What a week! It is finally starting to warm up a bit today though, only -18! That’s downright balmy! We got about 5 centimetres of snow last night (I know, I know, you Halegonians get 5 centimetres of snow for breakfast), which we don’t get much of these days - too cold for snow.
On Monday we had a bit of a storm and my cab driver told me that it was almost -60 degrees C with the wind chill… -60! I was home on Monday and Tuesday with a sore throat and cough, so I was really getting anxious to get out of the house. Now that I’m back to work though, I feel like going home and crawling back into bed, lol. It’s amazing how quickly work can pile up.
Last Saturday was a beautiful, sunny day so I decided to get outside for some fresh air. I bundled up to what I thought was a sufficient degree and headed out (don’t worry, I didn’t venture far from town). It was so cold that my usually quite flexible backpack was frozen stiff after ten minutes and my freshly charged camera died after two minutes. It was so cold that the moisture in my breath froze in my nostrils before it even fully escaped my body and I got icicles up my nose. It was so cold that the thermometer on my backpack, which goes down to -30 degrees C, was only registering a little drop of red in the little ball at the bottom. At that temperature metal burns your skin instantly as if you just touched a hot stove and the skin on your face feels stiff. I took a couple of pictures from my favourite lookout before my camera died and then hurried home to thaw.
It is amazing to me that the houses stand up to this type of cold so well. I met someone the other day that was visiting Iqaluit (and the North) for the first time and he commented that most of the houses look like “normal” houses down south (don’t be confused… “down south” up here means where you live, not the Caribbean). After hearing him I recalled thinking something similar when I first landed in Iqaluit. This got me thinking… what did we expect to find? I certainly didn’t think that people would be living in Igloos, but I can’t quite define what I expected to see. I guess when you come here to such a remote and hostile environment you don’t expect to find a town that looks very much like most small towns in the south. This, of course, excludes the ice cube shaped schools, and igloo domed church, but most buildings are pretty standard.

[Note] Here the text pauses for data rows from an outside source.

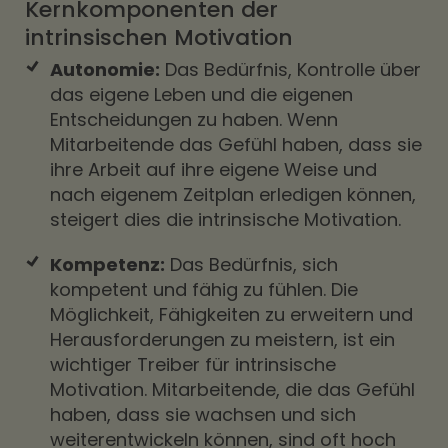
Kernkomponenten der
intrinsischen Motivation
Autonomie:
Das Bedürfnis, Kontrolle über
das eigene Leben und die eigenen
Entscheidungen zu haben. Wenn
Mitarbeitende das Gefühl haben, dass sie
ihre Arbeit auf ihre eigene Weise und
nach eigenem Zeitplan erledigen können,
steigert dies die intrinsische Motivation.
Kompetenz:
Das Bedürfnis, sich
kompetent und fähig zu fühlen. Die
Möglichkeit, Fähigkeiten zu erweitern und
Herausforderungen zu meistern, ist ein
wichtiger Treiber für intrinsische
Motivation. Mitarbeitende, die das Gefühl
haben, dass sie wachsen und sich
weiterentwickeln können, sind oft hoch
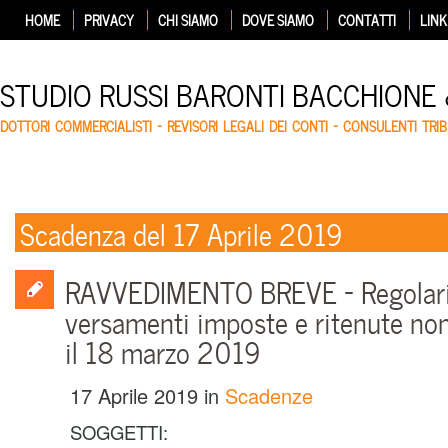
HOME
PRIVACY
CHI SIAMO
DOVE SIAMO
CONTATTI
LINK
STUDIO RUSSI BARONTI BACCHIONE
DOTTORI COMMERCIALISTI – REVISORI LEGALI DEI CONTI – CONSULENTI TRIB
Scadenza del 17 Aprile 2019
RAVVEDIMENTO BREVE – Regolari
versamenti imposte e ritenute non 
il 18 marzo 2019
17 Aprile 2019
in
Scadenze
SOGGETTI:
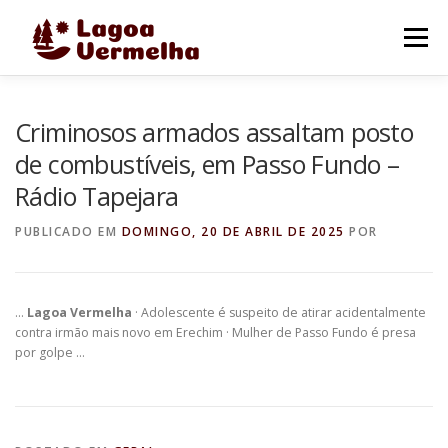
Pular
para
Menu
o
conteúdo
O MUNICÍPIO
NOTÍCIAS
IMAGENS DE LAGOA
Criminosos armados assaltam posto
de combustíveis, em Passo Fundo –
Rádio Tapejara
FALE CONOSCO
PUBLICADO EM
DOMINGO, 20 DE ABRIL DE 2025
POR
…
Lagoa Vermelha
· Adolescente é suspeito de atirar acidentalmente
contra irmão mais novo em Erechim · Mulher de Passo Fundo é presa
por golpe …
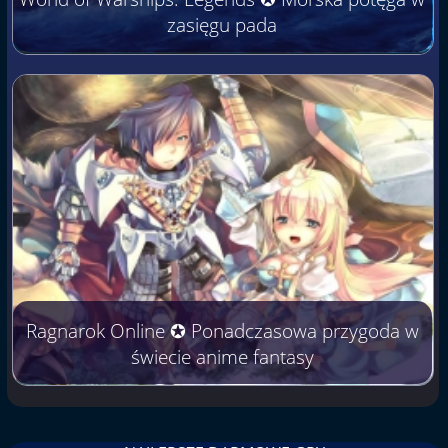
zasięgu pada
Ragnarok Online ✪ Ponadczasowa przygoda w
świecie anime fantasy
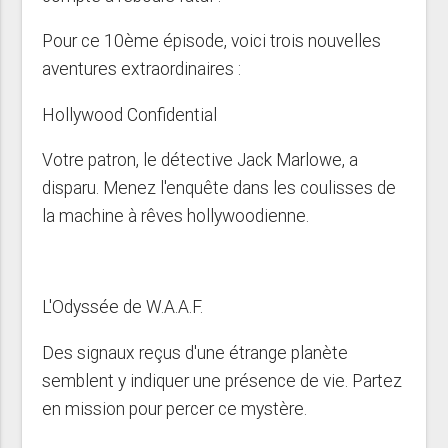
Pour ce 10ème épisode, voici trois nouvelles
aventures extraordinaires :
Hollywood Confidential
Votre patron, le détective Jack Marlowe, a
disparu. Menez l'enquête dans les coulisses de
la machine à rêves hollywoodienne.
L'Odyssée de W.A.A.F.
Des signaux reçus d'une étrange planète
semblent y indiquer une présence de vie. Partez
en mission pour percer ce mystère.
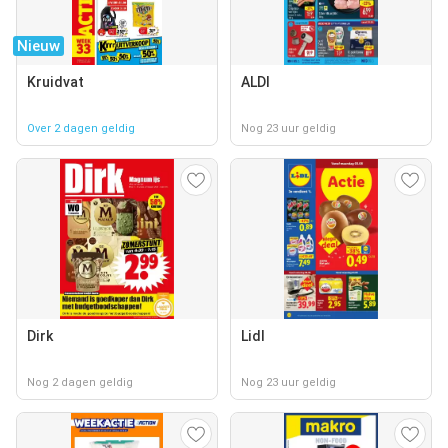
Nieuw
Kruidvat
ALDI
Over 2 dagen geldig
Nog 23 uur geldig
Dirk
Lidl
Nog 2 dagen geldig
Nog 23 uur geldig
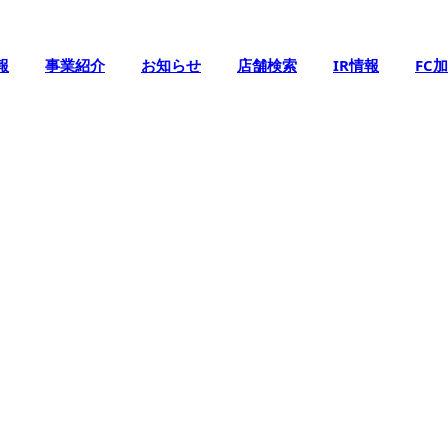
報
事業紹介
お知らせ
店舗検索
IR情報
FC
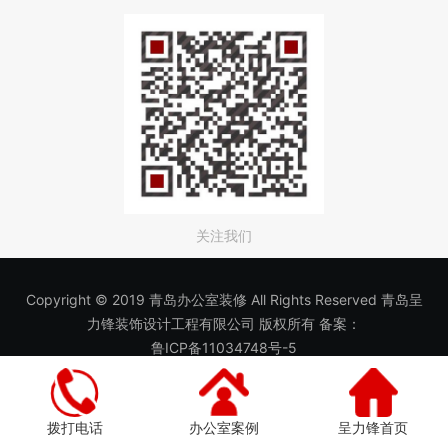
关注我们
Copyright © 2019 青岛办公室装修 All Rights Reserved 青岛呈
力锋装饰设计工程有限公司 版权所有 备案：
鲁ICP备11034748号-5
拨打电话
办公室案例
呈力锋首页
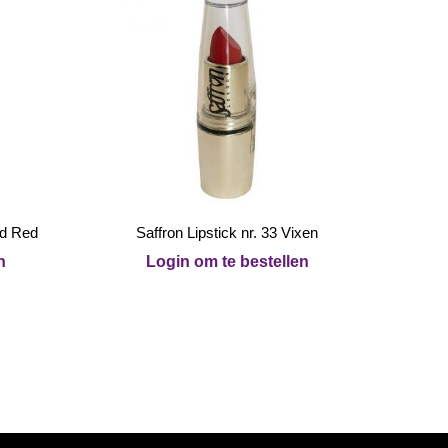
nd Red
Saffron Lipstick nr. 33 Vixen
n
Login om te bestellen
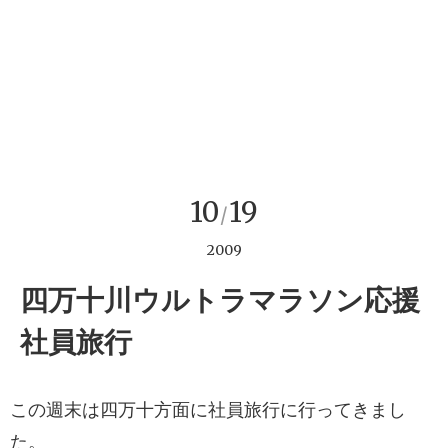
10
19
/
2009
四万十川ウルトラマラソン応援
社員旅行
この週末は四万十方面に社員旅行に行ってきまし
た。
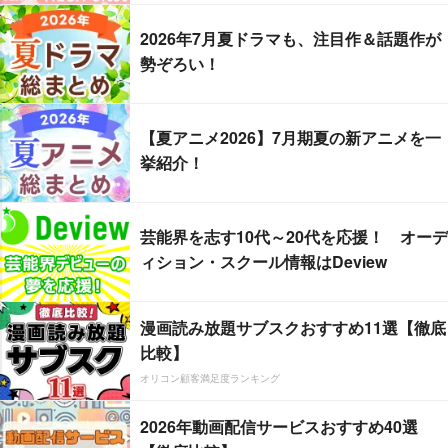
2026年7月夏ドラマも、注目作＆話題作が
勢ぞろい！
【夏アニメ2026】7月期夏の新アニメを一
挙紹介！
芸能界を志す10代～20代を応援！ オーデ
ィション・スクール情報はDeview
漫画読み放題サブスクおすすめ11選【徹底
比較】
オリコン顧客満足度ランキング
2026年動画配信サービスおすすめ40選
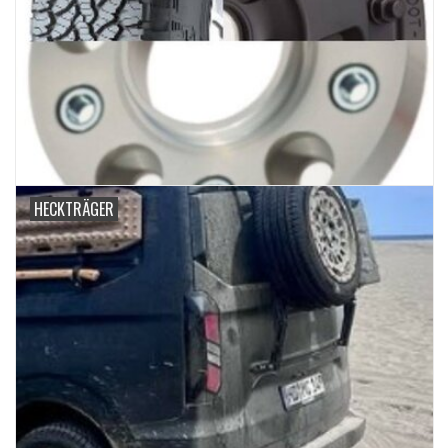
HECKTRÄGER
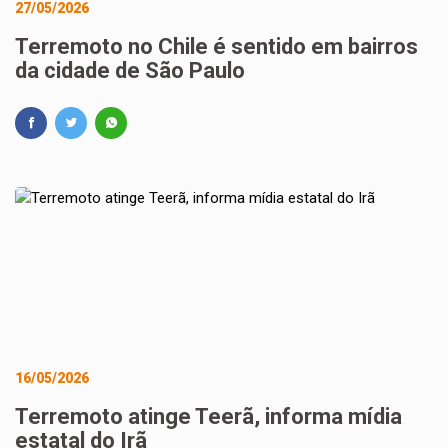
27/05/2026
Terremoto no Chile é sentido em bairros
da cidade de São Paulo
16/05/2026
Terremoto atinge Teerã, informa mídia
estatal do Irã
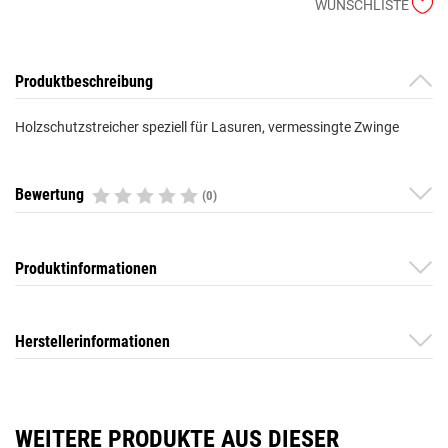
WUNSCHLISTE
Produktbeschreibung
Holzschutzstreicher speziell für Lasuren, vermessingte Zwinge
Bewertung
(0)
Produktinformationen
Herstellerinformationen
WEITERE PRODUKTE AUS DIESER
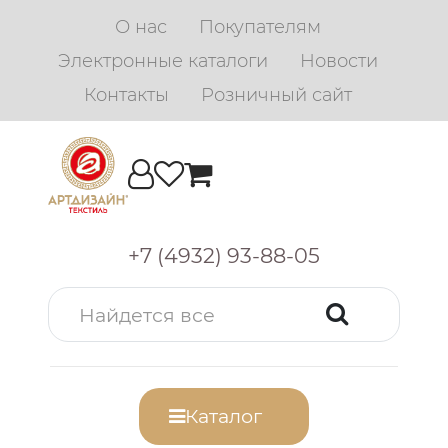
О нас
Покупателям
Электронные каталоги
Новости
Контакты
Розничный сайт
+7 (4932) 93-88-05
Каталог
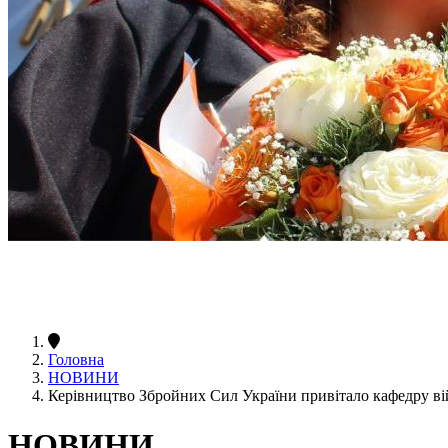
Головна
НОВИНИ
Керівництво Збройних Сил України привітало кафедру вій
НОВИНИ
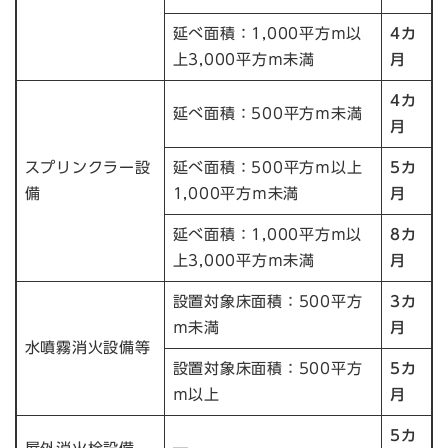
延べ面積：1,000平方ｍ以
4カ
上3,000平方ｍ未満
月
4カ
延べ面積：500平方ｍ未満
月
スプリンクラー設
延べ面積：500平方ｍ以上
5カ
備
1,000平方ｍ未満
月
延べ面積：1,000平方ｍ以
8カ
上3,000平方ｍ未満
月
設置対象床面積：500平方
3カ
ｍ未満
月
水噴霧消火設備等
設置対象床面積：500平方
5カ
ｍ以上
月
5カ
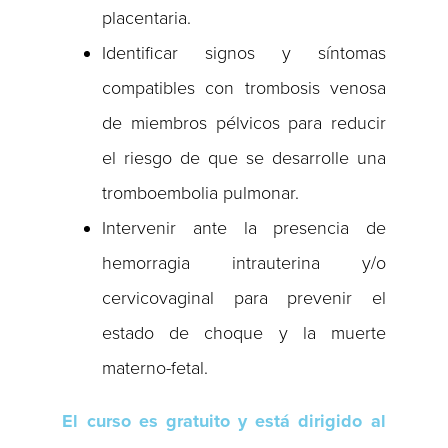
placentaria.
Identificar signos y síntomas
compatibles con trombosis venosa
de miembros pélvicos para reducir
el riesgo de que se desarrolle una
tromboembolia pulmonar.
Intervenir ante la presencia de
hemorragia intrauterina y/o
cervicovaginal para prevenir el
estado de choque y la muerte
materno-fetal.
El curso es gratuito y está dirigido al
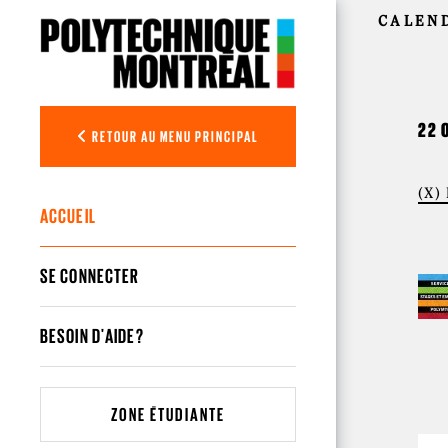
Aller au contenu principal
CALEN
22 
RETOUR AU MENU PRINCIPAL
(X)
ACCUEIL
SE CONNECTER
BESOIN D'AIDE?
ZONE ÉTUDIANTE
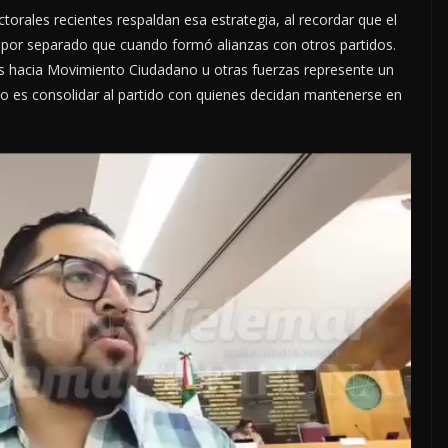
orales recientes respaldan esa estrategia, al recordar que el
por separado que cuando formó alianzas con otros partidos.
tes hacia Movimiento Ciudadano u otras fuerzas represente un
ivo es consolidar al partido con quienes decidan mantenerse en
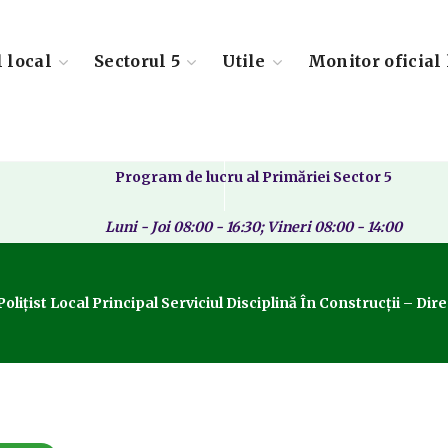
l local
Sectorul 5
Utile
Monitor oficial 
Program de lucru al Primăriei Sector 5
Luni - Joi 08:00 - 16:30; Vineri 08:00 - 14:00
ițist Local Principal Serviciul Disciplină În Construcții – Dir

Frobisher Bay is finally frozen over, and the skidooers have been quick to get out on the ice. They claim that on a snow machine you can go out on an inch of ice, as long as you are going fast enough, though I know I’m not tempted to test that theory. A father and son went through the ice a couple of weeks ago; luckily they both survived, but I can’t imagine that it was a very pleasant experience.
I have been keeping myself busy reading, working on a cross-stitch, and starting a quilt! I know, all sounds very domestic, but these days I am quite confined to my domicile. In a couple of months when the weather warms and that’s when everyone gets out with their cross-country skis, snow shoes, sleds and what not. There is a big spring festival in April that I am really looking forward to. There are skidoo and dog sled races, igloo building contests, kite-surfing (on snow and ice), craft shows… you name it. The festival lasts for ten days.
These are sundogs... a sundog is an atmospheric phenomenon that creates bright spots of light in the sky, often on a luminous ring or halo on either side of the sun. Sundogs are made during very cold weather by ice crystals called diamond dust drifting in the air at low levels. These crystals act as prisms, bending the light rays passing through them with a minimum deflection of 22°. If the crystals are randomly oriented, a complete ring around the sun is seen — a halo. But often, as the crystals sink through the air they become vertically aligned, so sunlight is refracted horizontally on either side of the sun.
Frobisher Bay... it's finally frozen!
Yeah, that's right... not even registering.